Todd and Lori Collins rebuilt their Whiteville jewelry store, which was flooded by more than 2 feet of water during Hurricane Florence.
A year after Hurricane Florence wreaked $24 billion in damage across the state, hard-hit Columbus County is fighting its way back with a little help from jaguars, tigers, lions and leopards. They will inhabit the new Shizzy’s Wildcat Rescue nonprofit in Fair Bluff, a $400,000 investment led by Shazir Haque that attracts tourists heading to the nearby beaches.
“We just love animals,” says Haque, who lives in Greensboro. “When somebody does something foolish like purchasing a big cat for a pet, we want to create a home where they can go forever when they have to give them up.”
Like adjacent southeastern North Carolina inland counties, Columbus is remaking itself after stormy weather compounded an already struggling economy. Shizzy’s is taking shape at a flooded-out Ford dealership that deeded its 56 acres on the Lumber River to the 27-year-old entrepreneur.

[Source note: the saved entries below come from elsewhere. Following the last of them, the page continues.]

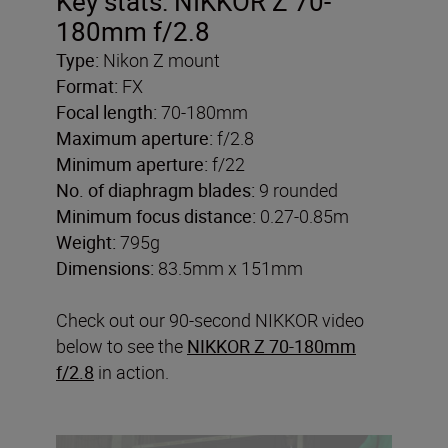
Key stats: NIKKOR Z 70-
180mm f/2.8
Type:
Nikon Z mount
Format:
FX
Focal length:
70-180mm
Maximum aperture:
f/2.8
Minimum aperture:
f/22
No. of diaphragm blades:
9 rounded
Minimum focus distance:
0.27-0.85m
Weight:
795g
Dimensions:
83.5mm x 151mm
Check out our 90-second NIKKOR video
below to see the
NIKKOR Z 70-180mm
f/2.8
in action.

The project is a needed bright spot for a county where a fourth of the residents live in poverty.
In Whiteville, Columbus County Chamber of Commerce President Jennifer Holcomb says many Lake Waccamaw residents are rebuilding, and business owners such as Todd and Lori Collins, who run Collier’s Jewelers Inc., flooded by both hurricanes Florence and Matthew two years earlier, have bounced back a second time. “From downtown Whiteville’s perspective, they’re a ray of hope for us as an anchor store,” Holcomb says.

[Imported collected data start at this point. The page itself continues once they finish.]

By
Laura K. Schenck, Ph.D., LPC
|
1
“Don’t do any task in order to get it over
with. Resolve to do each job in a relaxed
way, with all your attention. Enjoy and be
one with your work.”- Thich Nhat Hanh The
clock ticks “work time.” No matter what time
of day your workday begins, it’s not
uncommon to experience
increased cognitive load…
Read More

After Florence, the chamber quickly raised $40,000 for a North Carolina Small Business Recovery Fund, aided by contributions from other N.C. chambers and groups. It then awarded $500 grants to business owners seeking to recover. “The reality is,” Holcomb says, “a $500 grant isn’t going to replace inventory or re-floor your store, but if nothing else, it’ll show the community cares.”
Unfortunately, the county took another blow when Cary-based Cornerstone Building Brands Inc. closed its vinyl-fencing plant in Fair Bluff in August. About 42 of the site’s 58 former employees found other jobs within a month, Columbus County Economic Development Director Gary Lanier says. With a general uptick in business and the county’s population down by about 2,500 since 2010, according to Census Bureau estimates, the unemployment rate is at 5.6%, compared with 13.6% five or six years ago.

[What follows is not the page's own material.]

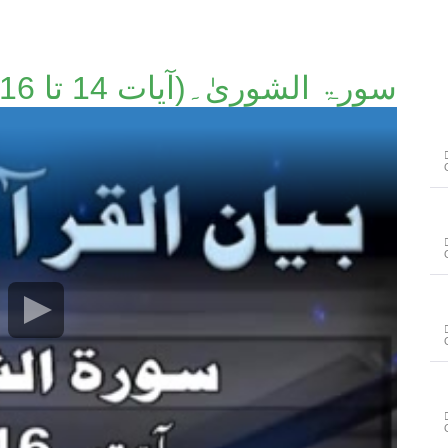
سورۃ الشوریٰ۔(آیات 14 تا 16)۔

“Some of the worst news that a town that’s already on its knees can get is that one of your major employers is shutting down,” he says. “But the positive note is the overall economy is pretty good, and a lot of factories around the county are looking for quality people.” Local economic pillars include International Paper Co. with 700 employees and Tabor City’s Atlantic Packaging, a maker of packaging materials and equipment that employs 200.
Fears that more frequent, intense floods are in store inhibit investment. Haque, who has a master’s degree from UNC Greensboro, is elevating movable enclosures for his animals. “Climate change is real,” Lanier says. “The water is going to keep rising, and storms are going to be more significant. It’s going to happen again.”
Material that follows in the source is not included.